Title: Experimental ion implantation system for decaborane ions
Author: Babaram, Vijay
View Online: njit-etd2000-077
(xii, 70 pages ~ 8.4 MB pdf)
Department: Department of Electrical and Computer Engineering
Degree: Master of Science
Program: Electrical Engineering
Document Type: Thesis
Advisory Committee: Sosnowski, Marek (Committee chair)
Grebel, Haim (Committee member)
Poate, J. M. (Committee member)
Jacobson, Dale C. (Committee member)
Date: 2000-01
Keywords: Ion implantation.
Borane.
Thin films.
Availability: Unrestricted
Abstract:

Future generations of Si technology will require ultra shallow junctions (tens of nm) in the drain and source regions of MOS transistors. Fabrication of such shallow p-type junctions requires implantation of boron at ultra low energies (< 1 keV), below the limits of standard ion implantation technology. A proposed solution involves implantation of B10Hx+ ions in which boron atoms carry less than 10% of the beam energy.

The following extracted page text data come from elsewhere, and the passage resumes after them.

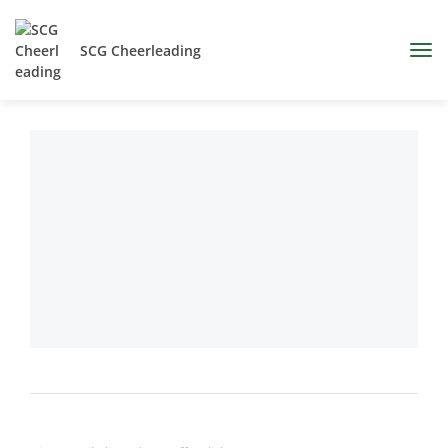
SCG Cheerleading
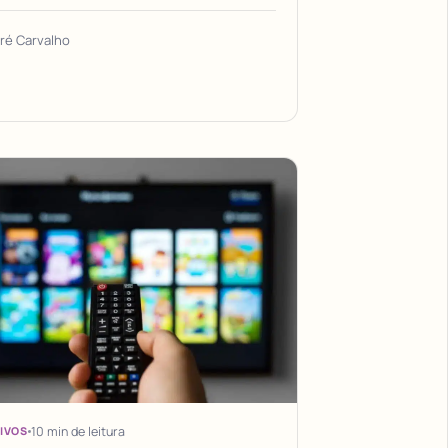
ré Carvalho
10 min de leitura
IVOS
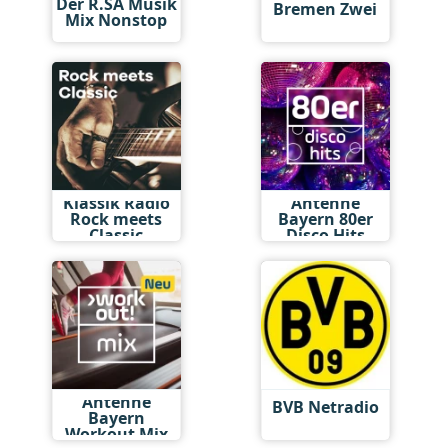
Der R.SA Musik
Bremen Zwei
Mix Nonstop
Klassik Radio
Antenne
Rock meets
Bayern 80er
Classic
Disco Hits
Antenne
BVB Netradio
Bayern
Workout Mix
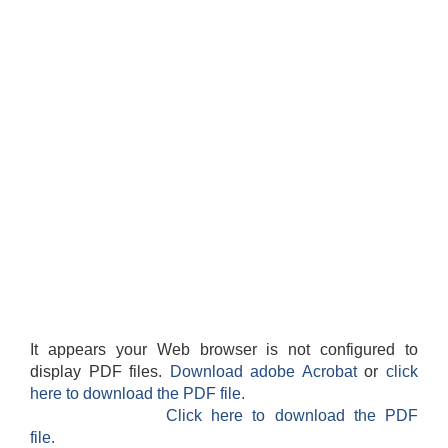
It appears your Web browser is not configured to
display PDF files.
Download adobe Acrobat
or
click
here to download the PDF file.
Click here to download the PDF
file.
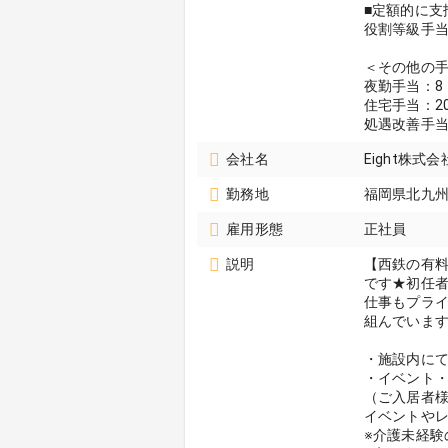
■定額的に支
役割等級手当3
＜その他の
夜勤手当：8
住宅手当：2
処遇改善手
会社名
Eight株
勤務地
福岡県北九
雇用形態
正社員
説明
【西鉄の有
です★初任
仕事もプラ
組んでいま
・施設内に
・イベント
（ご入居者
イベントや
※介護未経験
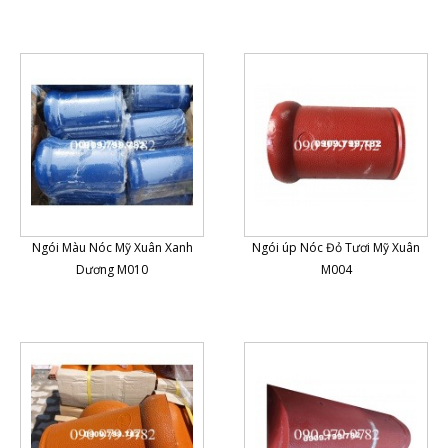
Ngói Màu Nóc Mỹ Xuân Xanh
Ngói úp Nóc Đỏ Tươi Mỹ Xuân
Dương M010
M004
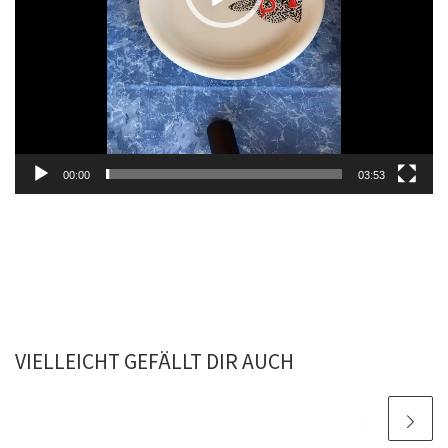
00:00
03:53
VIELLEICHT GEFÄLLT DIR AUCH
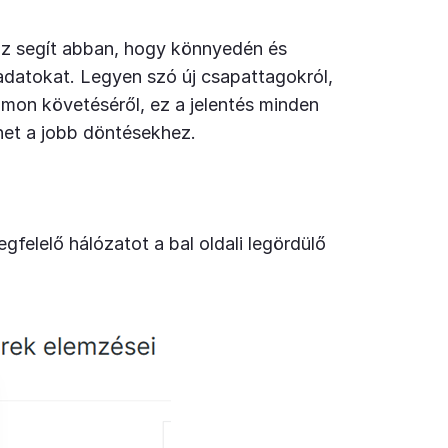
z segít abban, hogy könnyedén és
datokat. Legyen szó új csapattagokról,
on követéséről, ez a jelentés minden
het a jobb döntésekhez.
gfelelő hálózatot a bal oldali legördülő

This thesis is a part of the feasibility study of this new technology. An experimental ion implantation system was designed and built at Ion Beam and Thin Film Lab, NJIT. The system was tested and the mass analyzing magnet was calibrated using argon ions. Decaborane ions, of the order of microamperes, were successifilly generated and implanted into Si. Beam-profiling experiments were performed to understand the shape of the beam and magnet focussing. Ion mass spectra of decaborane from the experimental implanter agreed with earlier measurements with a quadrupole mass spectrometer. The implanted boron dose was measured at Bell Labs, Murray Hill, NJ, using Nuclear Reaction Analysis (NRA). From electrostatic beam deflection experiments, it was concluded that there is no significant neutral beam component and no substantial breakup of B10Hx+ ions after the magnet. Boron dose determined from current integration with horizontal beam scan and electron suppression was within 7% of the dose measured with NRA. The developed experimental ion implantation system will be used for investigating the characteristics of Si implanted with decaborane ions.